TASK TO COMPLETE ->
Return all the lines below in which the string "security" appears.
═══
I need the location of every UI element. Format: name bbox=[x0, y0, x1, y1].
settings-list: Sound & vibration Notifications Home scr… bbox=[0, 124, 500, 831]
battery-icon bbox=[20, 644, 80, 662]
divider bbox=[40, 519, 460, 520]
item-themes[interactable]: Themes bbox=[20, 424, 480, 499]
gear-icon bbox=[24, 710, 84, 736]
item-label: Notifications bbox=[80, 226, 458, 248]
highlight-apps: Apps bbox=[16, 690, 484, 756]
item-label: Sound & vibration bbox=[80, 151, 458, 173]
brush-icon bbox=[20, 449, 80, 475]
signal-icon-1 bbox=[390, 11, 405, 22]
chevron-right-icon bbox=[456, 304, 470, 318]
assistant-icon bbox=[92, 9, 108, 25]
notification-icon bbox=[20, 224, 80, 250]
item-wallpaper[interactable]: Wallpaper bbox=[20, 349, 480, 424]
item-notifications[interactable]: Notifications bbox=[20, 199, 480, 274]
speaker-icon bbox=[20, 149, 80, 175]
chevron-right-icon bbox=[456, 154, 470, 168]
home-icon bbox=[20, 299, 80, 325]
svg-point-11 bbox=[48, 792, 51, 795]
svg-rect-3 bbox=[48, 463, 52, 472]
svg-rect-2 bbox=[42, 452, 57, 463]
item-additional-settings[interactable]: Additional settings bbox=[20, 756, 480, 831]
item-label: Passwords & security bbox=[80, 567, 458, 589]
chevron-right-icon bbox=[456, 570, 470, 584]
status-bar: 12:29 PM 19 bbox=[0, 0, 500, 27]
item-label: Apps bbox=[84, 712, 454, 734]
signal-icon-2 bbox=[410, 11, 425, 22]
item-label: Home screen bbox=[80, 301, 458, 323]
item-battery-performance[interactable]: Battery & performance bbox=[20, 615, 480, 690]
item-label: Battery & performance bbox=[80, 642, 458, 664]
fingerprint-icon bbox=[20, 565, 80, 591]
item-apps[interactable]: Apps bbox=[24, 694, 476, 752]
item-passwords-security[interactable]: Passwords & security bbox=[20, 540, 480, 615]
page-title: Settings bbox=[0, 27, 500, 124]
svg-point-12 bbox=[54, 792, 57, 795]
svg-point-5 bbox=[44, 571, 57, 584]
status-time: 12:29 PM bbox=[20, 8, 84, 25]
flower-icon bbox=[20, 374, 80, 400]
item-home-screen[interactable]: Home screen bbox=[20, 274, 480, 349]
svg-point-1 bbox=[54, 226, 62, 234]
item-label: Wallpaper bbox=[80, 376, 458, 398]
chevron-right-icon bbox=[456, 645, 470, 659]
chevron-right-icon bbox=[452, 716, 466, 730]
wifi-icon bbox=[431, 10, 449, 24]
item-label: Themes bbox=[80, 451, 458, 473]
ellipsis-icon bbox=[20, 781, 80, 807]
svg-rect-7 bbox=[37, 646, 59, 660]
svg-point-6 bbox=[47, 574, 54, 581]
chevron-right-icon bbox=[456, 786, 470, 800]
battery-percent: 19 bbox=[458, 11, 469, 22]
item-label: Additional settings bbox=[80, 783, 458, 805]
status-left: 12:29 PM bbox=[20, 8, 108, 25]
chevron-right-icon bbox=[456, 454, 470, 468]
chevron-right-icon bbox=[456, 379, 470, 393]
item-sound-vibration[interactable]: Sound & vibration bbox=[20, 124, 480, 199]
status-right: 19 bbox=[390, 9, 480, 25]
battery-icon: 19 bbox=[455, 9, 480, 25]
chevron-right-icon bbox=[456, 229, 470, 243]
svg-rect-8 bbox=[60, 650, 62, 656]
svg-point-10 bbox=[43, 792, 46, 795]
═══
SOLUTION TO THIS PROBLEM ->
item-label: Passwords & security bbox=[80, 567, 458, 589]
item-passwords-security[interactable]: Passwords & security bbox=[20, 540, 480, 615]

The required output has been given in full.